In being denied a proper burial, Maskhadov resembles many of his fellow Chechens, the men, women and children who were kidnapped, tortured and massacred by the Russians and their local Chechen henchmen. Under the rule of President Vladimir Putin, occupied Chechnya has many unmarked mass graves.

This, apparently, is the main reason the Kremlin wanted Maskhadov dead and refused to negotiate an end to the war. Even a partial troop withdrawal from Chechnya and the arrival of international missions could document the true level of atrocities, perhaps comparable to those of the Slobodan Milosevic regime in Kosovo. While Putin rules, there will be no peace. The Kremlin rulers do not want to go the way of Milosevic.

In the same issue, writing from a much more Kremlin-friendly perspective, U.S. academic Robert Bruce Ware expresses the belief that
whatever Chechen rebel leader Aslan Maskhadov may have been in 1995 or 1997, he was a terrorist on the day he died. As compared to a monster like Chechen commander Shamil Basayev, Maskhadov might have been described as a "moderate" up to 1998. In January 1997, he became the first and last legitimately elected president of Chechnya. However, his incapacity to cope with pressures endemic to Chechen society led to his drift toward radicalism beginning in the latter part of that year.
Ware considers that
because of his iconic status, Maskhadov's death was necessary for the stabilization of the North Caucasus, but it is far from sufficient. In all but his iconic status, Maskhadov will be quickly replaced, as Basayev would be. In order to begin stabilizing the North Caucasus, the Kremlin first must support human rights and genuine democratic procedures throughout the region, beginning with the upcoming Chechen parliamentary elections. Instead of consolidating corruption, the Kremlin, secondly, must strive to reduce it. Finally, Russian officials must stimulate dramatic and widespread economic development. Otherwise, poverty, unemployment, corruption and despair will continue to nourish radicalism, alienation and instability in the region.
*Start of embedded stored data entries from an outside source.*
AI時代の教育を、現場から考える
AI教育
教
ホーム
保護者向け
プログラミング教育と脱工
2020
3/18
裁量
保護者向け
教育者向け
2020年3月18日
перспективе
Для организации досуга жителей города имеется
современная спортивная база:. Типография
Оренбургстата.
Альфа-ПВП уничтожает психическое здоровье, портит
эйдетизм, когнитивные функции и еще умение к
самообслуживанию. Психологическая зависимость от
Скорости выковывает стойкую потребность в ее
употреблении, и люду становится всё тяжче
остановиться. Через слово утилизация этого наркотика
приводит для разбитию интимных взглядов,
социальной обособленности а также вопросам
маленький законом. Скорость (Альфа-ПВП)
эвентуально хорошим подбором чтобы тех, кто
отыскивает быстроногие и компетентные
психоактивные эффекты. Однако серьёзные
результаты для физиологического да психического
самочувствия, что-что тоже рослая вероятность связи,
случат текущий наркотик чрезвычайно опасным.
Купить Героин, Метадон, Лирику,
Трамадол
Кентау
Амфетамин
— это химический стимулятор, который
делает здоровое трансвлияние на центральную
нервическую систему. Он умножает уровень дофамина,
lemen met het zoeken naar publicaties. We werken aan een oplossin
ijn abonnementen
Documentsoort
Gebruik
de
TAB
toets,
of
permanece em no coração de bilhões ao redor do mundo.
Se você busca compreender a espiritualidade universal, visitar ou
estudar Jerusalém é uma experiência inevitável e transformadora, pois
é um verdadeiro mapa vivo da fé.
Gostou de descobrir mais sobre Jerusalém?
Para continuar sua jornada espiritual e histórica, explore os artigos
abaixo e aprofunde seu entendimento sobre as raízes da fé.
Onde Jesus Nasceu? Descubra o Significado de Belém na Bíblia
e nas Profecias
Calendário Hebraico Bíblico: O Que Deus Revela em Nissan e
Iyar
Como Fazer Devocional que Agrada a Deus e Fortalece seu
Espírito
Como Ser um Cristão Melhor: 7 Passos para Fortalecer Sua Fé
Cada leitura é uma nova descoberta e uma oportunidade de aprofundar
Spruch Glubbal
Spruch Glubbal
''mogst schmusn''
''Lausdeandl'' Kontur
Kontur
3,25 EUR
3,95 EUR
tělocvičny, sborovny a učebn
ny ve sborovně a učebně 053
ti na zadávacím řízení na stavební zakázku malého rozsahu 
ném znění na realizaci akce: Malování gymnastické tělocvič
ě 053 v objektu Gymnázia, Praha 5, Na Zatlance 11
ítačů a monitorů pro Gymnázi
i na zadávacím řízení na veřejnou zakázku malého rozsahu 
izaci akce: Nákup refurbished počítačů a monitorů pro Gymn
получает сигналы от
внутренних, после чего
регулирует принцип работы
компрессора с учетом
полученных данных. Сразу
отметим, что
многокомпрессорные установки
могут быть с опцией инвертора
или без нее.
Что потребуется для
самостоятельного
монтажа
Westerners who claim to care about the peoples of the North Caucasus should put their money where their mouths are by offering tangible assistance to stimulate economic development in this region.
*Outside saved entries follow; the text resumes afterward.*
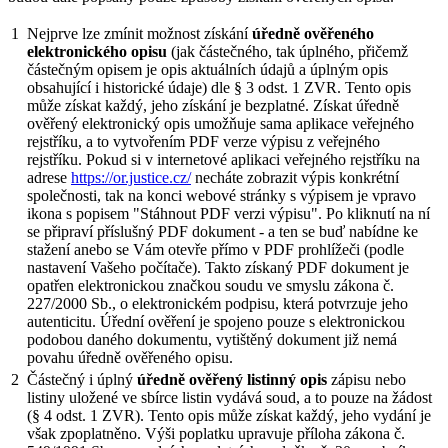
1
Nejprve lze zmínit možnost získání
úředně ověřeného
elektronického opisu
(jak částečného, tak úplného, přičemž
částečným opisem je opis aktuálních údajů a úplným opis
obsahující i historické údaje) dle § 3 odst. 1 ZVR. Tento opis
může získat každý, jeho získání je bezplatné. Získat úředně
ověřený elektronický opis umožňuje sama aplikace veřejného
rejstříku, a to vytvořením PDF verze výpisu z veřejného
rejstříku. Pokud si v internetové aplikaci veřejného rejstříku na
adrese
https://or.justice.cz/
necháte zobrazit výpis konkrétní
společnosti, tak na konci webové stránky s výpisem je vpravo
ikona s popisem "Stáhnout PDF verzi výpisu". Po kliknutí na ní
se připraví příslušný PDF dokument - a ten se buď nabídne ke
stažení anebo se Vám otevře přímo v PDF prohlížeči (podle
nastavení Vašeho počítače). Takto získaný PDF dokument je
opatřen elektronickou značkou soudu ve smyslu zákona č.
227/2000 Sb., o elektronickém podpisu, která potvrzuje jeho
autenticitu. Úřední ověření je spojeno pouze s elektronickou
podobou daného dokumentu, vytištěný dokument již nemá
povahu úředně ověřeného opisu.
2
Částečný i úplný
úředně ověřený listinný opis
zápisu nebo
listiny uložené ve sbírce listin vydává soud, a to pouze na žádost
(§ 4 odst. 1 ZVR). Tento opis může získat každý, jeho vydání je
však zpoplatněno. Výši poplatku upravuje příloha zákona č.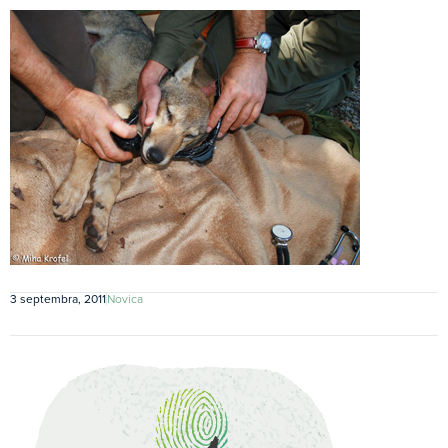
3 septembra, 2011
Novica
Meanwhile, it's reported that the house in which Maskhadov was killed has been demolished by Russian special forces, and speculation about the details of the assassination continues, with a suggestion, based on eyewitness accounts and off-the-cuff statements by Ramzan Kadyrov, that Maskhadov was actually shot in an execution-style murder, with a subsequent attempt by special forces to make his death seem the result of a "battle" which never actually took place.